Again, a leak may be deduced based on conductivity and/or capacity.

Referring to FIG. 37, an embodiment of a module for detecting a loss of coolant (leak detection) will be described.

This module comprises means for detecting a loss of coolant and means for initiating an emergency stop.

As illustrated herein, the system may comprise a separate controller which has communication interfaces, interfaces for reading sensors, and for triggering actions as will be described below.

A loss of coolant may be detected based on coolant pressure monitoring (for example in a cooling system that is operated at a positive pressure), or using sensors which can detect liquids (capacitively or resistively, see FIG. 35 and FIG. 36), or based on an unexpected increase in temperature in the components of the computing system to be cooled (temperature monitoring at or in the components to be cooled, such as processors), or based on the fact that coolant pumps run at a higher speed due to a lack of medium to be pumped, or using flow meters that monitor the amount of coolant flowing therethrough.

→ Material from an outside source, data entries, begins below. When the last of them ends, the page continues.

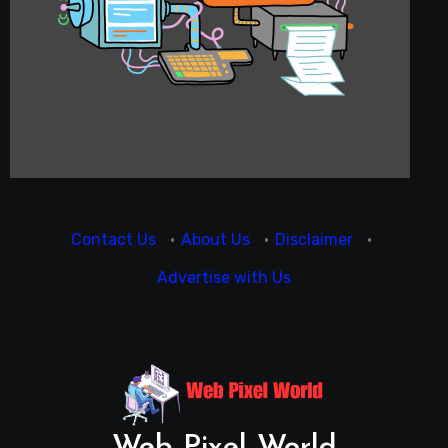
Contact Us
·
About Us
·
Disclaimer
·
Advertise with Us
Web Pixel World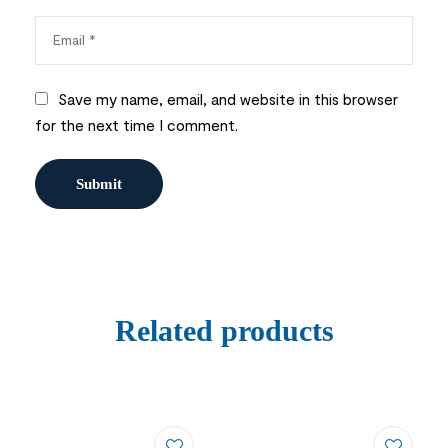
Save my name, email, and website in this browser
for the next time I comment.
Related products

An advantage of using sensors which operate independently of the electrical conductivity of the coolant (for example, pressure sensors) is that this permits to use coolants having a comparatively low conductivity (for example below 2*10⁻⁸ S/m).

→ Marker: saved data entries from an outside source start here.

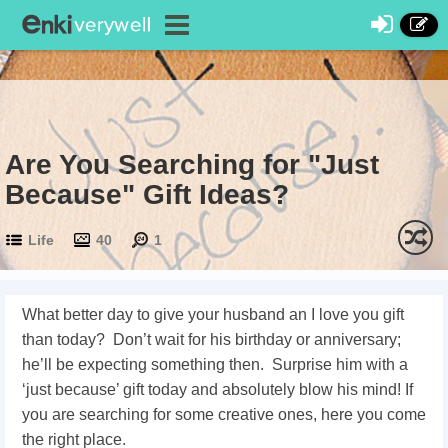
Are You Searching for "Just
Because" Gift Ideas?
Life
40
1
What better day to give your husband an I love you gift
than today? Don’t wait for his birthday or anniversary;
he’ll be expecting something then.
Surprise him with a
‘just because’ gift today and absolutely blow his mind! If
you are searching for some creative ones, here you come
the right place.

Preferably, a system including a plurality of means and sensors as described above is distributed in and near the cooling module, the servers, racks, other components of the computing center such as power supplies, and connecting lines for the coolant. In this way, in the event of a leak the location of the leak can be determined.

The means of initiating an emergency shutdown may include a communications interface through which components of the computing center and/or responsible personnel is informed about a loss of coolant. Furthermore, the means for emergency shutdown may in particular comprise means for interrupting the power supply of the concerned component (or components) of the computing center (e.g. for the rack), and interfaces for controlling or shutting down pumps and valves, by means of which the emergency shutdown as described below may be effected.

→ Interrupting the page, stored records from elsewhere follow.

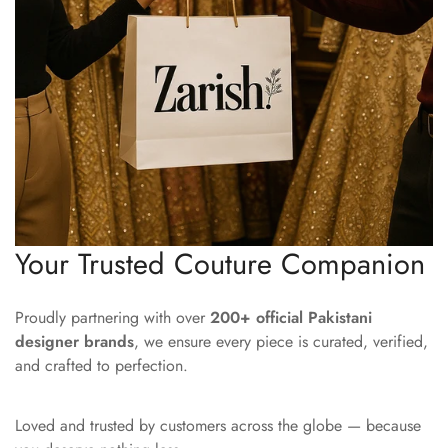
Your Trusted Couture Companion
Proudly partnering with over
200+ official Pakistani
designer brands
, we ensure every piece is curated, verified,
and crafted to perfection.
Loved and trusted by customers across the globe — because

Furthermore, using a leak controller and an associated control system it is possible to determine which interventions must be taken to protect the system (shutdown, partial shutdown, controlled or immediate shutdown).

For this purpose, the leak controller is connected to a switch of the main power supply for a server or a rack. Furthermore, the controller has a communications interface in order to generate a leak message, visually and acoustically, for example on the computing system or on a higher-level control and monitoring system of the computing center, and/or to control other modules, or to co-ordinate a controlled shutdown.

Furthermore, the controller comprises a direct interface for controlling pumps and valves.

Depending on the size, location, and severity of the leak, a system may be shut down in controlled manner, for example, or in the event of an emergency, may be abruptly disconnected from the power supply and shut down.

For example, a situation may arise in which, though coolant is leaking, this does not present an immediate risk of damage to the computing system or its components yet. In this case, the computing system may be shut down in controlled manner and turned off, so that the running applications are closed and data is saved. Optionally, the applications and/or data may be relocated to other computing systems or components thereof which are not affected by the loss of coolant. With such controlled shutdown it can be ensured that an interruption of coolant flow does not result in a local overheating in the components connected to the cooling circuit.

The system for detecting loss of coolant may receive a command for emergency stop through the communication interface. With this emergency stop, the entire computing system or portions of the computing system may be disconnected from power supply, for example, and/or the pumps for circulating the coolant may be switched off. In this way, possible damage to components of the computing system or computing center caused by cooling water can be avoided or reduced. Further, it is conceivable that the emergency shutdown involves a pump by which, in case a loss of fluid is detected, a negative pressure is generated in the coolant system. For example, the pump may pump out the liquid into a designated reservoir or into drains. Due to the resulting negative pressure, no or only little additional water will leak, so that the damage in the system will remain localized. Furthermore, the cooling fluid conduits may be closed using valves, whereby further liquid can be prevented from leaking from the system.

There may also arise a situation in which an immediate danger of damage to the computing system cannot be excluded. In this case, disconnection of the power supply and the pumps may be effected immediately, without previously shutting down the computing system in controlled manner and without closing the running applications and securing the data.

In another embodiment of the invention, means for emergency shutdown are integrated in or adapted to a rack or other component of the computing system.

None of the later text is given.